Mps crolla in Borsa per il pressing della Bce

Francoforte concede sette anni per azzerare le sofferenze. In allarme il resto del sistema

Mps crolla in Borsa per il pressing della Bce

Proprio mentre si agita il fantasma della Carige, il Monte dei Paschi torna a fare paura. Il titolo della banca senese ieri ha perso più del 10% in Piazza Affari, fermandosi a 1,3 euro. Ad accendere la nuova miccia è stata la Bce che, venerdì a mercati chiusi, ha diffuso un'anteprima dell'esame «Srep», cui viene annualmente sottoposta ogni banca e con cui dopo avere analizzato rischi, strategie e governance, la Vigilanza Ue assegna a ogni istituto una soglia minima di patrimonio considerata ottimale.

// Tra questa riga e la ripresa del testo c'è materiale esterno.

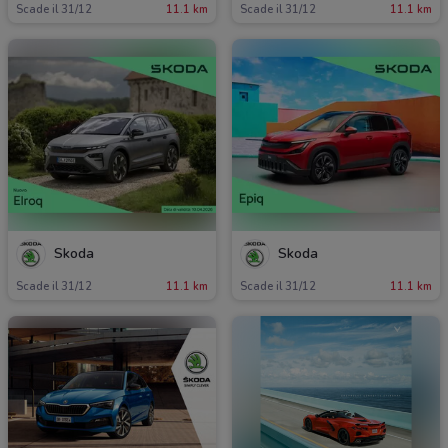
Scade il 31/12
11.1 km
Scade il 31/12
11.1 km
Skoda
Skoda
Scade il 31/12
11.1 km
Scade il 31/12
11.1 km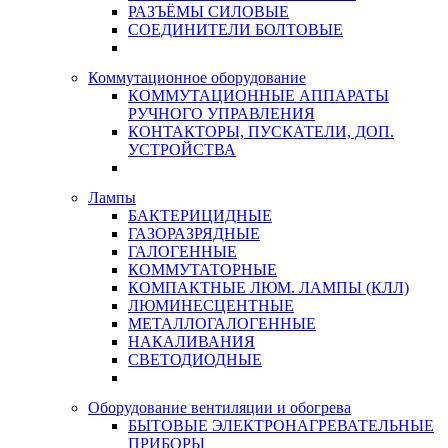
РАЗЪЁМЫ СИЛОВЫЕ
СОЕДИНИТЕЛИ БОЛТОВЫЕ
Коммутационное оборудование
КОММУТАЦИОННЫЕ АППАРАТЫ
РУЧНОГО УПРАВЛЕНИЯ
КОНТАКТОРЫ, ПУСКАТЕЛИ, ДОП.
УСТРОЙСТВА
Лампы
БАКТЕРИЦИДНЫЕ
ГАЗОРАЗРЯДНЫЕ
ГАЛОГЕННЫЕ
КОММУТАТОРНЫЕ
КОМПАКТНЫЕ ЛЮМ. ЛАМПЫ (КЛЛ)
ЛЮМИНЕСЦЕНТНЫЕ
МЕТАЛЛОГАЛОГЕННЫЕ
НАКАЛИВАНИЯ
СВЕТОДИОДНЫЕ
Оборудование вентиляции и обогрева
БЫТОВЫЕ ЭЛЕКТРОНАГРЕВАТЕЛЬНЫЕ
ПРИБОРЫ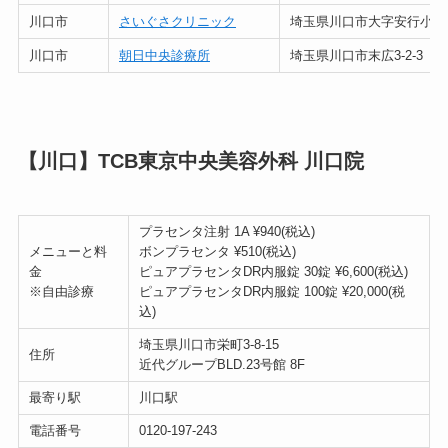
川口市
さいぐさクリニック
埼玉県川口市大字安行小山48
川口市
朝日中央診療所
埼玉県川口市末広3-2-3
【川口】TCB東京中央美容外科 川口院
プラセンタ注射 1A ¥940(税込)
メニューと料
ボンプラセンタ ¥510(税込)
金
ピュアプラセンタDR内服錠 30錠 ¥6,600(税込)
※自由診療
ピュアプラセンタDR内服錠 100錠 ¥20,000(税
込)
埼玉県川口市栄町3-8-15
住所
近代グループBLD.23号館 8F
最寄り駅
川口駅
電話番号
0120-197-243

Nella bozza, Francoforte solleva dubbi sulla capacità della banca di attuare il piano di ristrutturazione. E raccomanda a Siena non solo di migliorare la redditività ma anche di svalutare completamente entro il 2026 (oppure spiegare perché non lo fanno) i nuovi flussi di sofferenze e lo stock di crediti deteriorati in essere allo scorso marzo, con un impatto potenziale che potrebbe oscillare - secondo le stime degli analisti - tra gli 8,7 e gli 1,1 miliardi. Una bella pressione per il Monte che l'ad Marco Morelli sta tentando di far tornare una banca «normale» dopo l'intervento dello Stato.

Ma a tremare è l'intero comparto del credito che teme un pugno duro della Bce applicato a tutto il sistema. Il Creval ha così ceduto in Borsa il 5,5%, Bper il 3,8%, il Banco Bpm il 2,3%, Unicredit quasi due punti e Intesa Sanpaolo l'1,4 per cento. La versione originale del cosiddetto «Addendum» sui crediti difficili promosso dall'allora capo della Vigilanza Ue, Daniéle Nouy prevedeva la svalutazione dello stock di deteriorati entro sette anni. Poi dopo l'altolà del Parlamento europeo (che aveva accusato la Nouy di sconfinare nel campo legislativo, di competenza di Bruxelles) era stata superata da una versione più leggera proposta dalla Commissione Ue che prevede la svalutazione solo dei nuovi flussi. Il messaggio inviato venerdì a Mps lascia però intendere che la Vigilanza potrebbe utilizzare un approccio differente caso per caso.

Non è stata solo la stretta regolamentare a far salire la tensione nelle sale operative sul titolo del Monte. Ci ha messo lo zampino anche la politica. O meglio un esponente di quel governo che oggi, attraverso il Tesoro, controlla quasi il 70% di Rocca Salimbeni. Domenica il sottosegretario alla presidenza del Consiglio, Giancarlo Giorgetti, ha detto che «entro due o tre mesi» il governo sarà chiamato «a fare delle scelte» sulla destinazione futura della banca, visto che si è impegnato con la Bce e l'Ue a procedere con una fusione entro giugno di quest'anno. Gli accordi presi con Bruxelles e Francoforte prevedono l'uscita del socio pubblico entro il 2021. Ma il vero obiettivo, come scriveva Il Giornale a maggio dell'anno scorso, è chiudere la partita sul Monte prima della fine del mandato di Mario Draghi al vertice della Bce, atteso in autunno. Tradotto: preparare l'istituto senese per un'aggregazione nei primi mesi del 2019 in modo da sottoporre l'operazione all'assemblea dei soci sul bilancio fissata in primavera. L'accelerazione, ipotizzata prima ancora che i gialloverdi arrivassero a Palazzo Chigi, è dunque confermata dalle parole di Giorgetti. Che «stressando» lo stato di salute di Montepaschi, questa l'interpretazione raccolta ieri da fonti romane, starebbe preparando il terreno per una soluzione a due problemi: Mps, appunto, e Carige. Con l'assist di un cavaliere, meglio se privato, che magari le salvi tutte e due.

Di banche, intanto, ieri ha parlato anche il

titolare del Tesoro, Giovanni Tria, assicurando che vi sono solo «alcuni problemi specifici con uno o due istituti bancari di taglia piccola o media. I problemi a volte diventano più grandi perché lo Stato non può intervenire».